Writes the vector matrix embeddings/vectors.f32 and its embeddings/manifest.json.
Writes manifest.json, computing a SHA-256 checksum for each member.
Deflates everything into the .indx ZIP container.

Loading

KnowledgeSpace.load(archive) reverses the process, with verification gates:

Verify indx_version compatibility — see Versioning below. An incompatible archive fails fast.
Validate checksums — each member is checked against the SHA-256 digest recorded in manifest.json; a mismatch is an archive error.
Reconstruct the in-memory models — Pydantic v2 models are rebuilt from index.json and the chunk files (write and read share one schema, so the data validates on load).
Memory-map vectors on demand — vectors.f32 is mmapped rather than read eagerly, so opening a large archive and reading metadata stays cheap; vectors are touched only when a search needs them.

Versioning

.indx archives are versioned through two fields, and only one of them gates compatibility.

indx_version follows semantic versioning and controls whether an archive can be loaded:

Situation	Loader behavior
Same major version	Accepted.
Newer minor (same major)	Accepted — forward-tolerant; unknown keys are ignored.
Major mismatch	Fatal load error with a clear message.

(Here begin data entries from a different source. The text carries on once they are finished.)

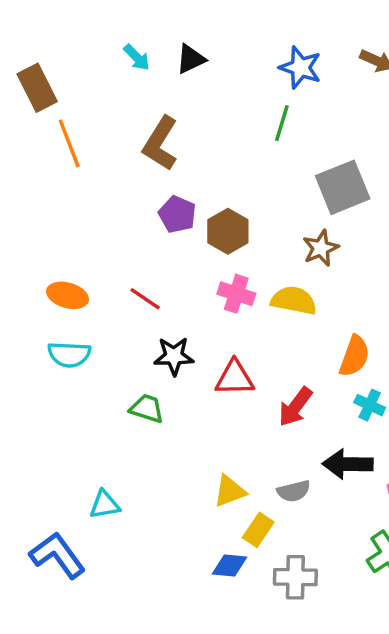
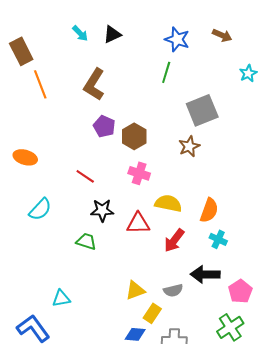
orange ellipse: (68, 295) -> (25, 157), moved
yellow semicircle: (294, 300) -> (168, 203), moved
cyan semicircle: (69, 354) -> (40, 209), turned -50

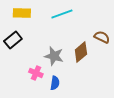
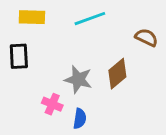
brown semicircle: (102, 37) -> (146, 37), moved
black rectangle: (13, 40) -> (19, 56), turned -54

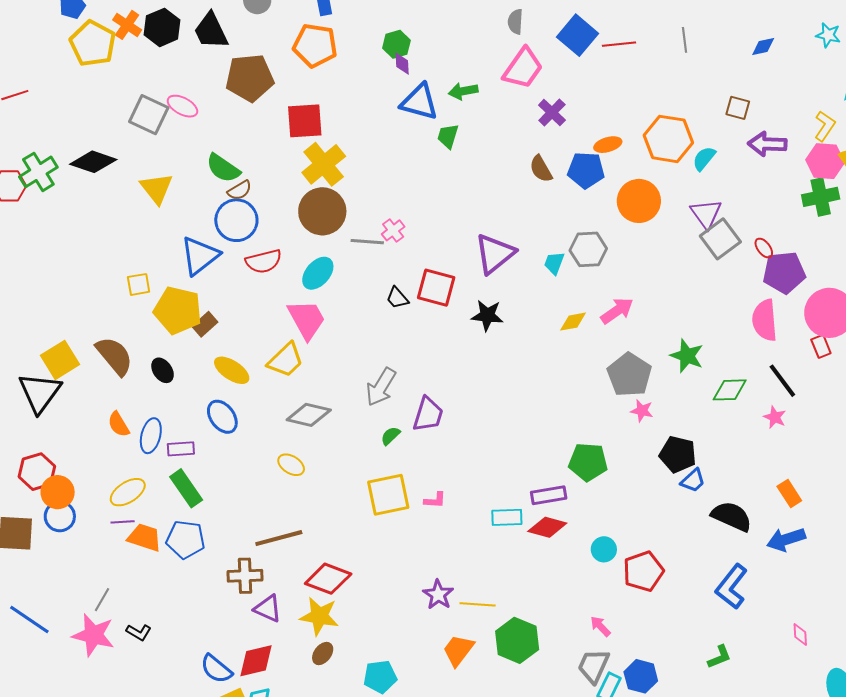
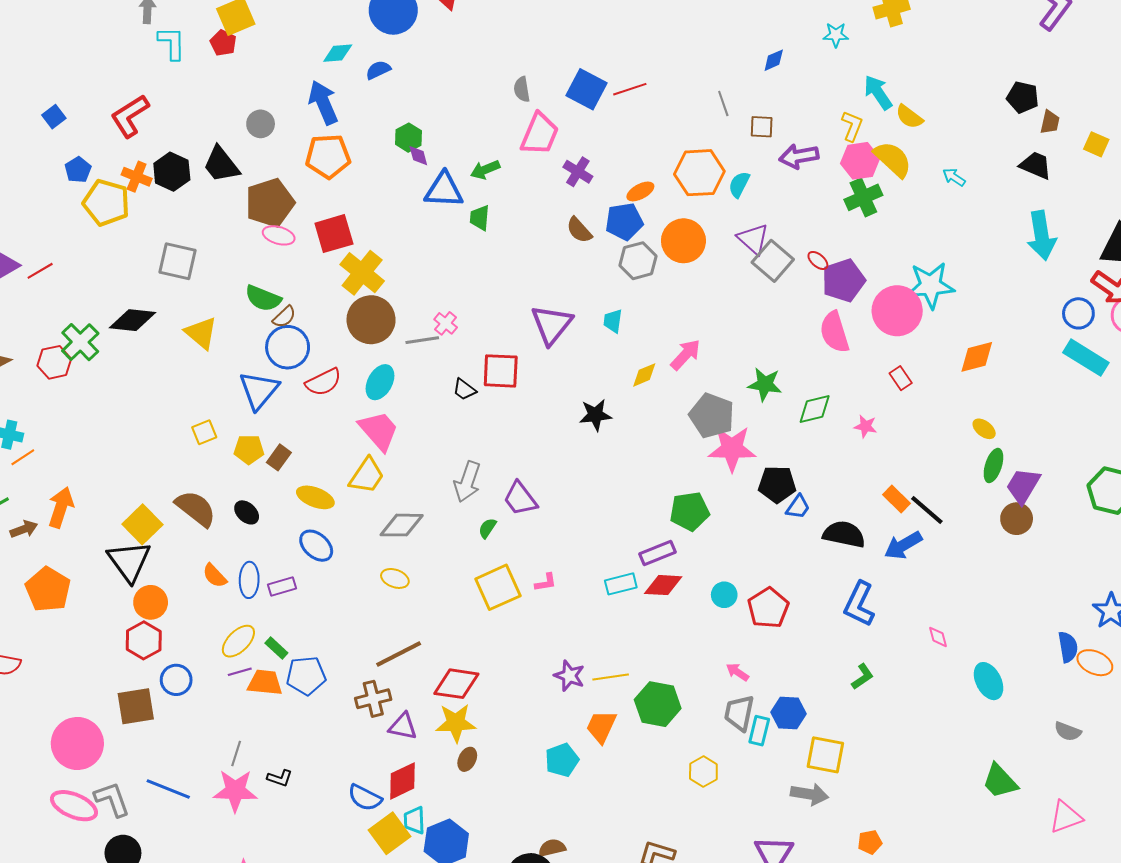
gray line: (684, 40) -> (723, 103), moved
pink ellipse: (182, 106) -> (279, 235), moved
gray hexagon: (588, 249) -> (638, 261), moved
yellow pentagon: (178, 310) -> (249, 449), size x0.6
black star: (487, 315) -> (595, 415), moved
red rectangle: (821, 346) -> (901, 378), moved
black line: (782, 381) -> (927, 510), moved
pink star: (642, 411) -> (732, 449), size x2.0
purple trapezoid: (428, 414) -> (520, 499), turned 138
green rectangle: (186, 488) -> (276, 648), moved, size x0.6
orange circle: (58, 492) -> (151, 602), moved
cyan pentagon: (380, 677) -> (562, 760), moved

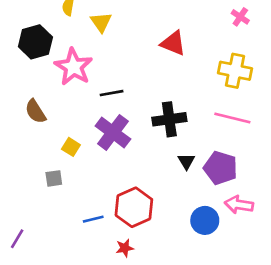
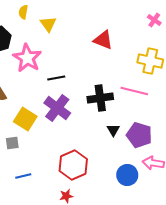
pink line: (232, 118) -> (134, 91), moved
yellow square: (71, 147) -> (25, 119), size x1.6
blue line: (93, 219) -> (23, 176), moved

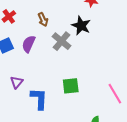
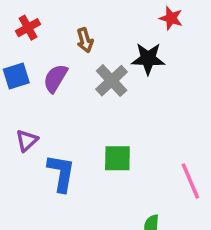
black star: (81, 26) -> (148, 59), turned -30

tool_version records the producing build (e.g. indx 0.4.2) purely for diagnostics and auditing. It never affects whether an archive loads.

This mirrors indx’s broader compatibility promise: within a major version, fields are only added, never removed or retyped, and consumers must ignore unknown values rather than fail. For an end-to-end view of what makes a rebuild byte-identical, see reproducibility.

The expanded on-disk layout (unsealed)

Running a build writes the expanded layout alongside the sealed archive, so downstream tools can read either the portable container or the loose files directly — whichever is more convenient.

indx ./docs --out ./ai-ready

ai-ready/
├── handbook.indx        # the portable archive (sealed)
├── index.json           # the knowledge graph
├── chunks/              # agent-readable chunks + per-chunk context
└── embeddings/          # vectors + manifest

The loose index.json, chunks/, and embeddings/ mirror the members inside handbook.indx. The .indx file is what you ship or version-control as a single unit; the expanded form is handy for grepping, diffing, or wiring into a tool that wants plain files.

Why ZIP (and not tar.gz or SQLite)

The container choice is deliberate and serves indx’s “open, no-lock-in artifact” goal:

Random access to individual members. ZIP lets a consumer read just manifest.json, or just one chunk, without decompressing the whole file — something a streamed tar.gz cannot do.
Stdlib and cross-platform. ZIP is handled by Python’s stdlib zipfile, so reading and writing archives adds no dependency to the light core.
Inspectable with ubiquitous tooling. Anyone can unzip handbook.indx and read the JSON by hand — important for an artifact meant to be a public contract.

SQLite was considered (single-file and queryable) but is opaque to non-SQLite tooling and would couple the artifact to a query engine, so SQLite remains a store option rather than the archive format. The trade-off accepted for ZIP is slightly less compression efficiency for many tiny files than a solid tar.gz stream — a fair price for random access and tooling ubiquity.